- _Problem requirements_: Whenever "with" appears in a line of the entries below, that line counts; give the total only.

- _Dataset content_:
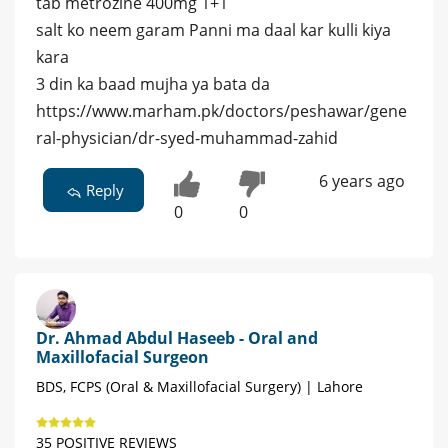
tab metrozine 400mg 1+1
salt ko neem garam Panni ma daal kar kulli kiya
kara
3 din ka baad mujha ya bata da
https://www.marham.pk/doctors/peshawar/gene
ral-physician/dr-syed-muhammad-zahid
6 years ago
Reply
0
0
Dr. Ahmad Abdul Haseeb - Oral and
Maxillofacial Surgeon
BDS, FCPS (Oral & Maxillofacial Surgery) | Lahore
35 POSITIVE REVIEWS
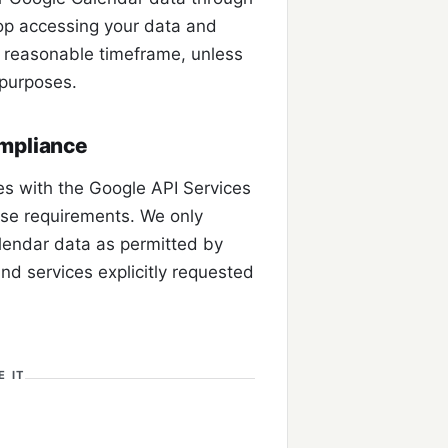
top accessing your data and
a reasonable timeframe, unless
y purposes.
ompliance
s with the Google API Services
Use requirements. We only
lendar data as permitted by
and services explicitly requested
 IT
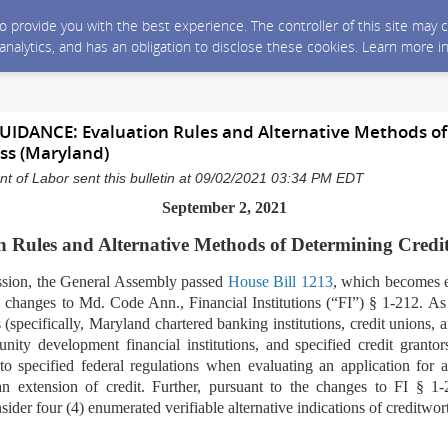
 to provide you with the best experience. The controller of this site ma
 analytics, and has an obligation to disclose these cookies. Learn more i
DANCE: Evaluation Rules and Alternative Methods of
ss (Maryland)
 of Labor sent this bulletin at 09/02/2021 03:34 PM EDT
September 2, 2021
 Rules and Alternative Methods of Determining Credi
ssion, the General Assembly passed
House Bill 1213
,
which becomes e
changes to Md. Code Ann., Financial Institutions (“FI”) § 1-212. As o
ns (specifically, Maryland chartered banking institutions, credit unions,
nity development financial institutions, and specified credit grantors
to specified federal regulations when evaluating an application for a
n extension of credit. Further, pursuant to the changes to FI § 1-2
onsider four (4) enumerated verifiable alternative indications of creditwor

- _Exercise answer_: 2